Where did the week go?
Subjective, objective, and Soviet toothbrushes

How many viola parts does it take to make a novel?

I was interested to discover that, like Mozart and Bach no less, Vaughan Williams' instrument was the viola. The viola? The instrument that has as many jokes made about it as Skoda cars do? Even though Amadeus may have been an exercise in fascinating historical fiction, no one could accuse Mozart of being uninterested in high-visibility showmanship. Vaughan Williams was not like that, and yet anyone who's heard the Fantasia on a Theme of Thomas Tallis would be forgiven for knowing that RVW was a string player.But though the viola does make a beautiful sound, it's possibly the most invisible in the orchestra, because its timbre blends with the violins and the cellos, and is neither the highest, nor the lowest. Rarely does the viola get a tune you could sing, nor is it the underpinning bass that defines the harmonies: the joke about what you call a violist at the bottom of the sea ("a start") is only one of the many which other musicians tell about how dispensible it is.

So why did it appeal to at least three great composers? (I've been watching RVW rising back up the approval ratings in the wake of the 50th anniversary of his death). I think it must be to do with it being one of the most important elements in what musicians call the inner parts: alto and tenor lines, clarinet and bassoon parts. If you like, a tune is like a story: the thing we first want music to give us, the sine qua non, the thing we whistle so that others can recognise what we're talking about. But, as the art develops, what happens to a tune - how that plain statement is supported, given texture, qualified, changed, synocopated, undermined, shifted into the minor, the dominant, the unexpected - becomes an ever more interesting business. In modernism, for instance, the original element of storytelling/tune is taken as - literally - read, in that the reader/listener is given everything except a coherent version of that original element, which they must put together from all the other elements, including the inner parts.

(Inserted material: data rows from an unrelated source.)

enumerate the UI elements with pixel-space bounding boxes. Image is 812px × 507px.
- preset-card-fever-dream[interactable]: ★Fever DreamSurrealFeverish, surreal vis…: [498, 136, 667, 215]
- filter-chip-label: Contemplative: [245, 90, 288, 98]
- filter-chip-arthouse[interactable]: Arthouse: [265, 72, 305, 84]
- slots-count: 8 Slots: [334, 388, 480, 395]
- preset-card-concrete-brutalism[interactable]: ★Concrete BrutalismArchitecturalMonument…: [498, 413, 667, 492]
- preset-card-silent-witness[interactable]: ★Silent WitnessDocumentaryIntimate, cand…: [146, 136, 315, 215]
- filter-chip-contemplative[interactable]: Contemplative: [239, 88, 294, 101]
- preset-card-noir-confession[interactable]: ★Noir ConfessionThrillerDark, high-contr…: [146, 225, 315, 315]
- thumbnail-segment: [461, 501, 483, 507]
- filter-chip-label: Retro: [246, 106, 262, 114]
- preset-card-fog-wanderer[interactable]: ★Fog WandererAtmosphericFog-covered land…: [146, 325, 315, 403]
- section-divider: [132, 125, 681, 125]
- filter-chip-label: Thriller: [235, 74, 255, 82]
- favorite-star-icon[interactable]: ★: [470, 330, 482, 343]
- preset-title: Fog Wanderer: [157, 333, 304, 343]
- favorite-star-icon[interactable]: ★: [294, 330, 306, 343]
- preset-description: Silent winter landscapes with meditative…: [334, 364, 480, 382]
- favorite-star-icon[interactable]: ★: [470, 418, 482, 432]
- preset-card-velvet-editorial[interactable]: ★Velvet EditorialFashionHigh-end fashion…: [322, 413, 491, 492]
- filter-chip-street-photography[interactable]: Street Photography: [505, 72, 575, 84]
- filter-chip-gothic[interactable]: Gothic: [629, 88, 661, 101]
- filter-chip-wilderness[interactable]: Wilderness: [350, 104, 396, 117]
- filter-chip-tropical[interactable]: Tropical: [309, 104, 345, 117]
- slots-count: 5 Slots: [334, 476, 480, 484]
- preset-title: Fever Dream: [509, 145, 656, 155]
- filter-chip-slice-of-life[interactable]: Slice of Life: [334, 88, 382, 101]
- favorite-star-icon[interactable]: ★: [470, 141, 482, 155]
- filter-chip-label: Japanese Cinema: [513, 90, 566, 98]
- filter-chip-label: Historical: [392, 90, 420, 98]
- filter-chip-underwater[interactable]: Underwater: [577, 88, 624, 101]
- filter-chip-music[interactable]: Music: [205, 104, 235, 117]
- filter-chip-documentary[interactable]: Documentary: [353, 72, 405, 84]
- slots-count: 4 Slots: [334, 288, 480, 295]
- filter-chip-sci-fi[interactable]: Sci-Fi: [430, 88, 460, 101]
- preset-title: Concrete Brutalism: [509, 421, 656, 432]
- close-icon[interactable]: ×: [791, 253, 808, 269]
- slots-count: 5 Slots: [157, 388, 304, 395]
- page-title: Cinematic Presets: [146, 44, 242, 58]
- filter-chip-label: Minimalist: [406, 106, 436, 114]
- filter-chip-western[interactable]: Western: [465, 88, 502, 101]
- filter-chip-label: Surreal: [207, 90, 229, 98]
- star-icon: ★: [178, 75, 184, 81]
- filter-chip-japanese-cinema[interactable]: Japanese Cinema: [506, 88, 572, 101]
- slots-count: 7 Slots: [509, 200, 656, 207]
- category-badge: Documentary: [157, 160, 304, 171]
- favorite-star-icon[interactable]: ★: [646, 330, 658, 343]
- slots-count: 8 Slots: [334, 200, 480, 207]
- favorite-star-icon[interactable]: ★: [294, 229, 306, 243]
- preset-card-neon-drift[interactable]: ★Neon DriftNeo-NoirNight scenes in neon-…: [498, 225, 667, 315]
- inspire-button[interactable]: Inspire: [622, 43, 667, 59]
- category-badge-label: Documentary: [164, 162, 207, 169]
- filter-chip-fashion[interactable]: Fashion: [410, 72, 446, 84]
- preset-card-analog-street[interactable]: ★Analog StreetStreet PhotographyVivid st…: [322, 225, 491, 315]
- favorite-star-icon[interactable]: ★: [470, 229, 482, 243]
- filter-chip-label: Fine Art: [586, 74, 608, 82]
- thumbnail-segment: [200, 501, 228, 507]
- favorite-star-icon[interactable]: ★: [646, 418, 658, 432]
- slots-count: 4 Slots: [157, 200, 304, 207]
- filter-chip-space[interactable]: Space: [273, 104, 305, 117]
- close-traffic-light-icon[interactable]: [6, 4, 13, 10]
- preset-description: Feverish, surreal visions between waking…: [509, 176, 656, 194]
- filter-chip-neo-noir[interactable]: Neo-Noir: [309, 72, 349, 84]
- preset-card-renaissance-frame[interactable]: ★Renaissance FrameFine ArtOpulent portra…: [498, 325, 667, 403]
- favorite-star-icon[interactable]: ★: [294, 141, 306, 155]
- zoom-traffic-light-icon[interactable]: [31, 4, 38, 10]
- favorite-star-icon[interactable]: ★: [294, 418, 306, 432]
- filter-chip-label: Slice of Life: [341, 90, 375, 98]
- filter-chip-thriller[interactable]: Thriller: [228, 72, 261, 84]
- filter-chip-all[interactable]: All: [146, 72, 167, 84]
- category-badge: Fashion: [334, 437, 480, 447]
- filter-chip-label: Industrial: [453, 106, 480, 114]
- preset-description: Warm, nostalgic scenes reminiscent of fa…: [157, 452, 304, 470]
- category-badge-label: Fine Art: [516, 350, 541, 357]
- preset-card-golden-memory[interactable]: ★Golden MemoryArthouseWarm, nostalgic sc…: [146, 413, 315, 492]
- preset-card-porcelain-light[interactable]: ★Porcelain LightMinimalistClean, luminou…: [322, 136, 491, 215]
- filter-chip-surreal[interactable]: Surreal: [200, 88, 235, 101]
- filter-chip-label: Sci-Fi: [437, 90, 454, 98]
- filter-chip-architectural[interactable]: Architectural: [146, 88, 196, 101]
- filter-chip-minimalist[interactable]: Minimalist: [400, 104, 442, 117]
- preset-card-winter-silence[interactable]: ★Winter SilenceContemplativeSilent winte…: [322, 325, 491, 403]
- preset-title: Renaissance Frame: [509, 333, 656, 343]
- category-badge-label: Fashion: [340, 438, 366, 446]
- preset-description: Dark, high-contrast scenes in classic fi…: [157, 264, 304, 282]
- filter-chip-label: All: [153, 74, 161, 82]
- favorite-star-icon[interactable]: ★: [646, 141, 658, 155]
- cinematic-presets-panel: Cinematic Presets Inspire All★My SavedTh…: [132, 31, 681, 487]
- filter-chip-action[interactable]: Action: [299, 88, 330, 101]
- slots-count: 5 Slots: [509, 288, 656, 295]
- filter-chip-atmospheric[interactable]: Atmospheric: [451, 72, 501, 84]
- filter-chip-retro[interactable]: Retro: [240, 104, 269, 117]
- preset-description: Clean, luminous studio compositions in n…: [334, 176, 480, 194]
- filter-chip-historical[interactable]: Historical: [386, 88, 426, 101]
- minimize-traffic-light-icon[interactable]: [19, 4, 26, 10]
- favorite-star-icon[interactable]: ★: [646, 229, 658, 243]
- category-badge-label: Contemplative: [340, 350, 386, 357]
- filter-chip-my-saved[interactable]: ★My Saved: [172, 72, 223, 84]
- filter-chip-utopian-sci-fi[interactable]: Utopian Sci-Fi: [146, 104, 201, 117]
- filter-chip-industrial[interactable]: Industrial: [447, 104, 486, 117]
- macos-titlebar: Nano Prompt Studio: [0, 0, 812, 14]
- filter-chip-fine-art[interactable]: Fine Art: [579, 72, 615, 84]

Which doesn't mean that a wonderful tune isn't still one of the best small things that can happen to a human being. Nor that both Mozart and Bach and RVW wrote some of the most exquisite tunes that have ever existed. But maybe that's why the question 'What's your book about?' is so hard for novelists to answer. Because there are so many answers, so many textures, rhythms, harmonies and counterpoints to talk about, and  "the Princes in the Tower" is only one of them.